Data entries:
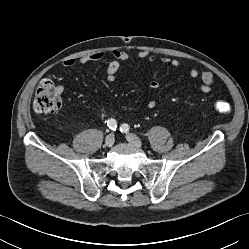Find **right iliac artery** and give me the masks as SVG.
<instances>
[{
	"label": "right iliac artery",
	"mask_w": 249,
	"mask_h": 249,
	"mask_svg": "<svg viewBox=\"0 0 249 249\" xmlns=\"http://www.w3.org/2000/svg\"><path fill=\"white\" fill-rule=\"evenodd\" d=\"M107 126H108L111 130L115 131L116 128H117V122H116V120H115V119H109V120L107 121Z\"/></svg>",
	"instance_id": "right-iliac-artery-1"
}]
</instances>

Action item — What is needed is an exact repetition of every entry, without the pictures.

Expected answer —
Find **right iliac artery** and give me the masks as SVG.
<instances>
[{
	"label": "right iliac artery",
	"mask_w": 249,
	"mask_h": 249,
	"mask_svg": "<svg viewBox=\"0 0 249 249\" xmlns=\"http://www.w3.org/2000/svg\"><path fill=\"white\" fill-rule=\"evenodd\" d=\"M107 126H108L111 130L115 131L116 128H117V122H116V120H115V119H109V120L107 121Z\"/></svg>",
	"instance_id": "right-iliac-artery-1"
}]
</instances>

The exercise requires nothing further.